RODec 24, 2021

Non Holonomic Collision Avoidance of Dynamic Obstacles under Non-Parametric Uncertainty: A Hilbert Space Approach

arXiv:2112.13034v2
Originality Incremental advance
AI Analysis

This addresses collision avoidance for robots in uncertain real-world environments where Gaussian noise assumptions fail, representing a novel approach but incremental in combining existing techniques like MPC with distribution matching.

The paper tackles the problem of a robot with non-holonomic kinematics avoiding dynamic obstacles under non-parametric noise in state, velocity, and control, proposing a robust MPC with a Hilbert space-based distribution matching cost to align collision cone distributions for collision-free trajectories, showing performance gains in trajectory length and control costs compared to Gaussian approximation methods.

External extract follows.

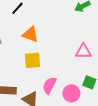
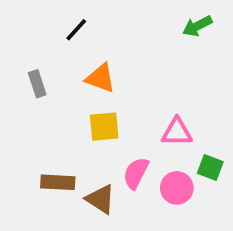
pink triangle: (83, 51) -> (177, 132), moved

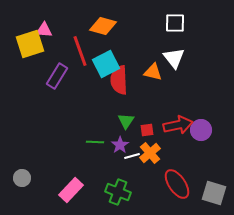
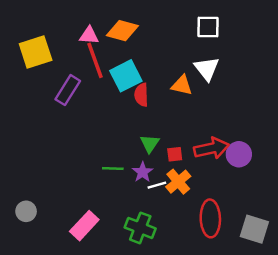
pink triangle: (44, 30) -> (89, 35), moved
red semicircle: (119, 80) -> (141, 95), size x0.7
red ellipse: (177, 184) -> (210, 218), turned 32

We consider the problem of an agent/robot with non-holonomic kinematics avoiding many dynamic obstacles. State and velocity noise of both the robot and obstacles as well as the robot's control noise are modelled as non-parametric distributions as often the Gaussian assumptions of noise models are violated in real-world scenarios. Under these assumptions, we formulate a robust MPC that samples robotic controls effectively in a manner that aligns the robot to the goal state while avoiding obstacles under the duress of such non-parametric noise. In particular, the MPC incorporates a distribution matching cost that effectively aligns the distribution of the current collision cone to a certain desired distribution whose samples are collision-free. This cost is posed as a distance function in the Hilbert Space, whose minimization typically results in the collision cone samples becoming collision-free. We compare and show tangible performance gain with methods that model the collision cone distribution by linearizing the Gaussian approximations of the original non-parametric state and obstacle distributions. We also show superior performance with methods that pose a chance constraint formulation of the Gaussian approximations of non-parametric noise without subjecting such approximations to further linearizations. The performance gain is shown both in terms of trajectory length and control costs that vindicates the efficacy of the proposed method. To the best of our knowledge, this is the first presentation of non-holonomic collision avoidance of moving obstacles in the presence of non-parametric state, velocity and actuator noise models.